- Totipotent stem cells (also known as omnipotent stem cells)
These are the strongest stem cells available. They have the ability to differentiate into embryonic and extra-embryonic tissues such the chorion, yolk sac, amnion, and allantois. These tissues make up the placenta in humans and other placental animals.
The ability of a totipotent cell to produce a fully functioning, live creature is its most significant feature.
- Pluripotent Stem Cells (PSCs)
The pluripotent stem cell is the next most powerful kind of stem cell.
This cell type is significant because it has the ability to self-renew and develop into any of the three germ layers: ectoderm, endoderm, and mesoderm.

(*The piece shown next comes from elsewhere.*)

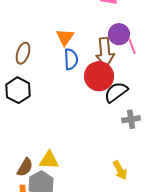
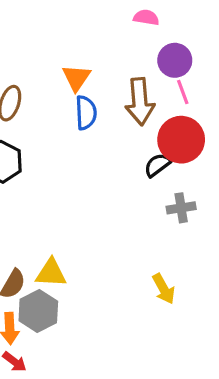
purple circle: (119, 34) -> (175, 60), moved
red circle: (99, 76) -> (181, 140), moved
black semicircle: (116, 92) -> (157, 165), size x0.7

These three germ layers subsequently differentiate to produce all of a person’s tissues and organs.
Pluripotent stem cells come in a variety of forms. Embryonic stem cells are the finest example of natural pluripotent stem cells. Embryonic stem cells are one-of-a-kind cells found in the early stages of an embryo.
- Multipotent Stem Cells
Multipotent stem cells are a kind of stem cell that can self-renew and develop into a variety of cell types in the centre of the spectrum.
The mesenchymal stem cell is an outstanding example of this cell type (MSC). Because the properties of these cells are so varied, mesenchymal stem cells are categorised as multipotent stem cells.
- Oligopotent Cells (OPCs)
The next kind of stem cells, oligopotent cells, are similar to multipotent stem cells in that they have a limited ability to develop; they can self-renew and differentiate, but only to a limited degree. They can only do so into cell types that are closely related.
Myeloid cells include basophils, dendritic cells, eosinophils, erythrocytes, macrophages, megakaryocytes, monocytes, neutrophils, and platelets, while lymphoid cells include B cells, T cells, and natural kill cells.
- Unipotent Stem Cells (Unipotent Stem Cells)
Finally, there are unipotent stem cells, which are the least potent and restricted stem cell kind. Muscle stem cells can self-renew and develop, but only into one cell type at a time. In terms of differentiation, they are unidirectional.